Dans l'espace IG, nous détenons des positions sur le Chili, la Colombie, l’Indonésie, mais restons sous-exposés aux dettes les plus chères de l'univers IG comme la Chine, la Malaisie, les Philippines ou le Pérou.

En ce qui concerne le Brésil, le Mexique et la Turquie, nous surpondérons les obligations d'entreprises qui offrent des prix intéressants et nous sous-pondérons les obligations souveraines

Nous avons des positions de couverture en CDS à signature unique sur Pemex au Mexique et une couverture acheteuse CDX.EM pour nous protéger d’une augmentation imprévue de la volatilité de la classe d'actifs.

Dette en devise locale

La dette émergente en devise locale (EMD LC) a connu un mois calme, avec un rendement de 0,5 % sur le portage et une contribution nulle du change et de la duration. Bien que les devises aient continué à bien se comporter en début de période, avec une faiblesse généralisée du dollar, nous avons ensuite assisté à une certaine consolidation des différentes classes d'actifs.

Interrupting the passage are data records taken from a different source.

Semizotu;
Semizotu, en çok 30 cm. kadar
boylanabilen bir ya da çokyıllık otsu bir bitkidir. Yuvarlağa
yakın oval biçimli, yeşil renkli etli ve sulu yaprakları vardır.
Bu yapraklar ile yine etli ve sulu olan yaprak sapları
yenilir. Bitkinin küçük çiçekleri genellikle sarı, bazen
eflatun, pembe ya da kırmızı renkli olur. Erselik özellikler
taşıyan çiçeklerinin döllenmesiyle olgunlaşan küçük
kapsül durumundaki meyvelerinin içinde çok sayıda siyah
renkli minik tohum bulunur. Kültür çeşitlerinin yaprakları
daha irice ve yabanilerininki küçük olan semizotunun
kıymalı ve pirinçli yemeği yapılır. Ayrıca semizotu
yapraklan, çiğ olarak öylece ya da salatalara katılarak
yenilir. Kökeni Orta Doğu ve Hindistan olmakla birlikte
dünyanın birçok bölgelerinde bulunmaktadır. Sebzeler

Les flux en direction des fonds en devise locale n'ont pas augmenté malgré les bonnes performances du deuxième trimestre, et la reprise s'est essoufflée. Si le coronavirus continue de sévir aux États-Unis, en Amérique latine et en Inde, le nombre de décès quotidiens s'est globalement stabilisé à moins de 5 K/jour, ce qui est inférieur au pic d'avril (7,5 K/jour). Les données font ressortir une reprise rapide mais partielle.

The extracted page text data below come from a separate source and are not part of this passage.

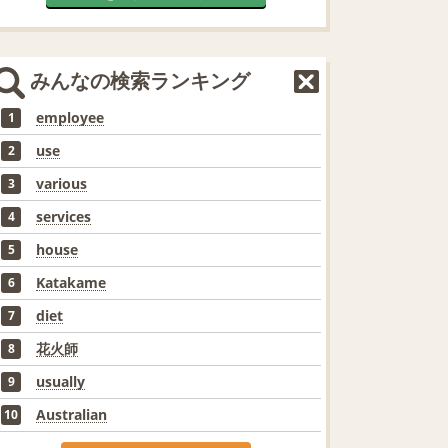
みんなの検索ランキング
employee
1
use
2
various
3
services
4
house
5
Katakame
6
diet
7
花火師
8
usually
9
Australian
10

Pénalisées par un bilan sanitaire plus grave, les monnaies d’Amérique latine ont sous-performé (MXN -4 %, PEN -3 %, CLP -2 %), tandis que l'Asie, première à assouplir les mesures de confinement, a surperformé ( THB +3 %, IDR +2,3 %). La zone EMEA liée à l’euro a surperformé (CZK +2 %, PLN +1 %), grâce au plan de relance envisagé par l’union européenne.

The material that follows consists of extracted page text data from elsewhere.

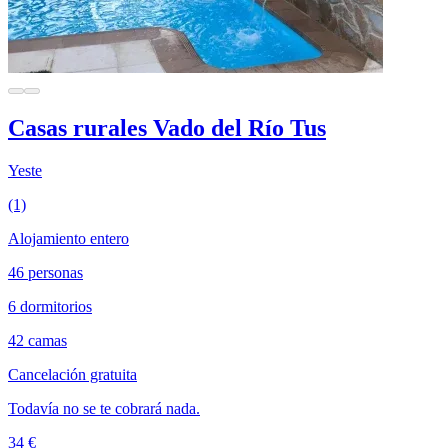
Casas rurales Vado del Río Tus
Yeste
(1)
Alojamiento entero
46 personas
6 dormitorios
42 camas
Cancelación gratuita
Todavía no se te cobrará nada.
34 €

Dans l’ensemble, les rendements sont restés stables. L’Afrique du Sud, la Russie et le Chili ont sous-performé, avec une augmentation de 20 à 30 pb des spreads, en réaction à l'annonce ou à l'attente de nouvelles émissions, tandis que la Turquie a surperformé (-81 pb) en raison de nouvelles règles qui incitent les banques locales à acheter davantage d'obligations internationales turques

La dette émergente en devise locale offre désormais un rendement de 4,5 %. Bien que les devises émergentes aient récupéré près d’un tiers de leurs pertes du premier trimestre, les flux n’ont pas encore repris la direction de la classe d'actifs, ce qui laisse augurer de meilleures performances pour la suite, même s’il faudra peut-être attendre un an ou plus. Faisant preuve d’un optimisme prudent, nous pensons que les niveaux d'activité d'avant le virus pourront être retrouvés pendant l’année, comme c'est déjà le cas en Chine, même s’il y aura d’importantes disparités entre pays et régions. L'inflation sous-jacente pourrait atteindre un niveau plancher pendant le mois à venir, mais adoptant une vision à plus long terme, nous sommes déjà en train de réduire progressivement la duration de notre portefeuille, en commençant par les pays qui affichent les rendements les plus faibles et sont les plus avancés dans le cycle de reprise.